#### [ACTIVITY]
Scan the material below and report how many lines include the string "profesional"; nothing else belongs in the reply.

#### [DATASET EXTRACT]
☆ ☆ ☆ ☆ ☆ ☆ ☆

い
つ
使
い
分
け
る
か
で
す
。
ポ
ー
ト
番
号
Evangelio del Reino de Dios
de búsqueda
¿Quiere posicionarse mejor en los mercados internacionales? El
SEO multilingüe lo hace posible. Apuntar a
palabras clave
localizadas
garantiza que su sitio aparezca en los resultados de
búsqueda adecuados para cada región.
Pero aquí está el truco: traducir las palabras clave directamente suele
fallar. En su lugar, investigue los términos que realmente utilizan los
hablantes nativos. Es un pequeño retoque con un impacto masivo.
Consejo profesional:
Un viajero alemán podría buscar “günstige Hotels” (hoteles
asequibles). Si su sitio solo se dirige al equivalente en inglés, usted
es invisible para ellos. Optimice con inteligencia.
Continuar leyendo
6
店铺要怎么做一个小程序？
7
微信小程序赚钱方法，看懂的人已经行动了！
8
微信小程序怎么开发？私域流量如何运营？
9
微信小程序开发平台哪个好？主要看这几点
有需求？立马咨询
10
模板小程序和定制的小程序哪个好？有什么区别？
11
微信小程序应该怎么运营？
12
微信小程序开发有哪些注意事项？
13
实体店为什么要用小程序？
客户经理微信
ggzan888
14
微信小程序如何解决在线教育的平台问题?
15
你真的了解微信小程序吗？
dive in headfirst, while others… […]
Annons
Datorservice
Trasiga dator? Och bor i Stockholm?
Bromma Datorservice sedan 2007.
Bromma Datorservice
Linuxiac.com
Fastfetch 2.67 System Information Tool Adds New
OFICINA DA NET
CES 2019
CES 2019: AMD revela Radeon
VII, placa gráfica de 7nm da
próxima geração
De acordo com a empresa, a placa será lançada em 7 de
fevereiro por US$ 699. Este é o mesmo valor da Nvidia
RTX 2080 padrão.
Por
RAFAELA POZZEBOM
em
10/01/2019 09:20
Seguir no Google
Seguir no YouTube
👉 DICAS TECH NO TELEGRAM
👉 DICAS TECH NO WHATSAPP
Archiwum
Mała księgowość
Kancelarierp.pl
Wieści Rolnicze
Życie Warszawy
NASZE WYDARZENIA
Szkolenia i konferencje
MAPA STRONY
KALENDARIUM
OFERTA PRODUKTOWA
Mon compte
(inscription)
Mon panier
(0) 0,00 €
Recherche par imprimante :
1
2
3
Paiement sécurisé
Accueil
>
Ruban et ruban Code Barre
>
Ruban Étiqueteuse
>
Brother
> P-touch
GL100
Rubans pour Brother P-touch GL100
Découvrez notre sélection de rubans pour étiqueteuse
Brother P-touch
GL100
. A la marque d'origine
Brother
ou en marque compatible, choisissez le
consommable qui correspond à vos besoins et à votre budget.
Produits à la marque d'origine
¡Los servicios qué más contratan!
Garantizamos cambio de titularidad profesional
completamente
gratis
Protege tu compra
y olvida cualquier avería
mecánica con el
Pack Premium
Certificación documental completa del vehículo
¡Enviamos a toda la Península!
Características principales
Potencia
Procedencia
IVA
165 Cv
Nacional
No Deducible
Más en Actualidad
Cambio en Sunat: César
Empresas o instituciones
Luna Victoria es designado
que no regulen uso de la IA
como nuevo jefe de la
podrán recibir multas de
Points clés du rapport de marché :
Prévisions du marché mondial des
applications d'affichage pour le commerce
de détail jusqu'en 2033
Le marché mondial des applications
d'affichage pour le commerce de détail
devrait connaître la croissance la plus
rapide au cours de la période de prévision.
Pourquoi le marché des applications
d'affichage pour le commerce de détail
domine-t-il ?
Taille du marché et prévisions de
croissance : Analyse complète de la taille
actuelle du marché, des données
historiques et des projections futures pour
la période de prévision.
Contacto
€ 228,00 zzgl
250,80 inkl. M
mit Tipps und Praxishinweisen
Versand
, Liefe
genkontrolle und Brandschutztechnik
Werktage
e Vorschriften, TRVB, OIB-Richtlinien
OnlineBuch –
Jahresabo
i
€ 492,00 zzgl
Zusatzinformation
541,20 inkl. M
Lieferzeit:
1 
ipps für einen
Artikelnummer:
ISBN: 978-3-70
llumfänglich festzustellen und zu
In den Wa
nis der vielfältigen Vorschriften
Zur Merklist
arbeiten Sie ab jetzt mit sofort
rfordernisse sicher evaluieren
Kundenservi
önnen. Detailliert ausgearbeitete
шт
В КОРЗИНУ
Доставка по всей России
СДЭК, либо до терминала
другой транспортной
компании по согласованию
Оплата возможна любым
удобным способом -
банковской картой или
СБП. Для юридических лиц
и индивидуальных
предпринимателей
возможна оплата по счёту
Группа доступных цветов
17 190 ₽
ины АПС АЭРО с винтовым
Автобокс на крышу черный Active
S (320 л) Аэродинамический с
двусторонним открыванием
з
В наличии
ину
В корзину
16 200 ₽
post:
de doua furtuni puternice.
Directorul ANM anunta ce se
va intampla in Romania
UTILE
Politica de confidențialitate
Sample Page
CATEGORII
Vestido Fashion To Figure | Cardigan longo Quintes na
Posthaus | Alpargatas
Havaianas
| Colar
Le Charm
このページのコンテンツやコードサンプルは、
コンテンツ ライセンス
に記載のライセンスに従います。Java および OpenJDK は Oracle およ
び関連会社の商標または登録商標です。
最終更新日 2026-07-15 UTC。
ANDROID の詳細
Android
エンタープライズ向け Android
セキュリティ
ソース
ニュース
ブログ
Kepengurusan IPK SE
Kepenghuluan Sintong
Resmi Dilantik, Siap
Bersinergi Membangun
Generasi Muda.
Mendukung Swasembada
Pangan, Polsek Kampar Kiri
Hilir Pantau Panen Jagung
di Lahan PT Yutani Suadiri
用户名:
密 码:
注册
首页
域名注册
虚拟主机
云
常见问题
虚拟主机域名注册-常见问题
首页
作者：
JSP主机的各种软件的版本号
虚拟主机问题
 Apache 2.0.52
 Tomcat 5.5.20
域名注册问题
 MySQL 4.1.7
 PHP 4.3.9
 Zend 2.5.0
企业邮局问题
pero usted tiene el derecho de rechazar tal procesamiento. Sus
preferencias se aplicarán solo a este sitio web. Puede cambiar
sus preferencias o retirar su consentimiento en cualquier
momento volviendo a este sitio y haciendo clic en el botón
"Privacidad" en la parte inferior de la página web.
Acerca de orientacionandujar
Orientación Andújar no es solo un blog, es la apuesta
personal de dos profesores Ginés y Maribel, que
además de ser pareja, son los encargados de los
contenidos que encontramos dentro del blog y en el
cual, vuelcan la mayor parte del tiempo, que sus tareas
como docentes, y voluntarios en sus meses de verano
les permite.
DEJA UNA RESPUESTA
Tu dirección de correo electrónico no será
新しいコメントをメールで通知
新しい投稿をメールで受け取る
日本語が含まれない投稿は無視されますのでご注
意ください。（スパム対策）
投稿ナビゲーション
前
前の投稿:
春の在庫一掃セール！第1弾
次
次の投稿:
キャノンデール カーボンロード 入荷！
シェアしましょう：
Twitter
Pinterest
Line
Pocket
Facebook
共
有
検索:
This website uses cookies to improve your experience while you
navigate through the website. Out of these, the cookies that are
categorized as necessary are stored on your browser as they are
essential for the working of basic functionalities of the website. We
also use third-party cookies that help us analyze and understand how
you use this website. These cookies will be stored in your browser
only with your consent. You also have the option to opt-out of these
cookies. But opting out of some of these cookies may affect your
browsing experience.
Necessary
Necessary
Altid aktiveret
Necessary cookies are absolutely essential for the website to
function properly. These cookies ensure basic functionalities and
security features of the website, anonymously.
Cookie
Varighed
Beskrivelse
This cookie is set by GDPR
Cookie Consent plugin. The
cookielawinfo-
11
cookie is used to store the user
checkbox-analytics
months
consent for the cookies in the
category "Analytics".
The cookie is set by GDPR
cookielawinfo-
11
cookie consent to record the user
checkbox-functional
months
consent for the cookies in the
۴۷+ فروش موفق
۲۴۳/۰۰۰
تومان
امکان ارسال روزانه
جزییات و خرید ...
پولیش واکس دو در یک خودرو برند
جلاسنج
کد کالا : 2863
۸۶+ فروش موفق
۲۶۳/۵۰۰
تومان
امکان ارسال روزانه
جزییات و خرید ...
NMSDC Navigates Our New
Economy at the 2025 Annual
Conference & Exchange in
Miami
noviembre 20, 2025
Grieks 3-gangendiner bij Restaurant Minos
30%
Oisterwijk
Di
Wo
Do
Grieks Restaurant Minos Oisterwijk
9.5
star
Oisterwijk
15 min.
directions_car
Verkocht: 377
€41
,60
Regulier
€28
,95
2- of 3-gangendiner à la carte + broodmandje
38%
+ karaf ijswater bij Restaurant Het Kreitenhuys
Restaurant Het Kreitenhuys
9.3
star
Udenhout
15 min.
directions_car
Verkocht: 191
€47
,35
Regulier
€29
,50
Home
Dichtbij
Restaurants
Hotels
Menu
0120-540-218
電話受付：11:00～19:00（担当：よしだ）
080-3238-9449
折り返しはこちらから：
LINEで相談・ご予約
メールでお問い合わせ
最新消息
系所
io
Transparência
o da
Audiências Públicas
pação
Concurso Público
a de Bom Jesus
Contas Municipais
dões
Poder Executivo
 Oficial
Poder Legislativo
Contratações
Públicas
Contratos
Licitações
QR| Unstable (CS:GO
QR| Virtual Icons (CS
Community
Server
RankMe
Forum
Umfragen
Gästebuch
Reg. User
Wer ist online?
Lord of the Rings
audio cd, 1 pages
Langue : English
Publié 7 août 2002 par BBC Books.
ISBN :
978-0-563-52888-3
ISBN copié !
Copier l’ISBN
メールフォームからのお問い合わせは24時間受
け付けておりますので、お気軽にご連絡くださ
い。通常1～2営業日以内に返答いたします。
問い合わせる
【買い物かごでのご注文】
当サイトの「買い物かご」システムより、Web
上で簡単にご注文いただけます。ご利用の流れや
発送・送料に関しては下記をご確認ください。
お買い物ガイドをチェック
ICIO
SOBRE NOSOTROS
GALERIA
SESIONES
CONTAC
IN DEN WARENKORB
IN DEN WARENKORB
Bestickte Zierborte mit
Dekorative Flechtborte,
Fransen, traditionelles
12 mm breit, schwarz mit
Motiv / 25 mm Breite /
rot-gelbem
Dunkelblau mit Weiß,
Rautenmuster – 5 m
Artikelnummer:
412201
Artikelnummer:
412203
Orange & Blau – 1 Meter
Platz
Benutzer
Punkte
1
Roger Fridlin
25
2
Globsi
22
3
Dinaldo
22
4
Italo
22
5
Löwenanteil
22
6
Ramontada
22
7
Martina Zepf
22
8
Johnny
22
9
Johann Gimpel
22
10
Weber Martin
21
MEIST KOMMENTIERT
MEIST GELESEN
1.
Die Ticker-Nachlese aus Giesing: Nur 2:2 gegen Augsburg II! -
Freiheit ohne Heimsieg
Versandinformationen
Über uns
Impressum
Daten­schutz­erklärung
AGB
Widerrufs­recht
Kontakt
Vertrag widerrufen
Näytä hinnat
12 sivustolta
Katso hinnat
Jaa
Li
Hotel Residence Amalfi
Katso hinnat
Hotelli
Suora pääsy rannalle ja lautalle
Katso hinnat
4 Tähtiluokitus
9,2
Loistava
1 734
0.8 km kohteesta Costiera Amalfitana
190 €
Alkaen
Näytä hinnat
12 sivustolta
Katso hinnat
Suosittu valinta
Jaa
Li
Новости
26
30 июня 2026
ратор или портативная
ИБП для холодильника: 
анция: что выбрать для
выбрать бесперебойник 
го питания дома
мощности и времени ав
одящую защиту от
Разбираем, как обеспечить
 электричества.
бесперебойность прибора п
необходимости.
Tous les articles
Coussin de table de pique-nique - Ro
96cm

☆ ☆ ☆ ☆ ☆ ☆ ☆

#### [RESPONSE TO THIS EXERCISE]
2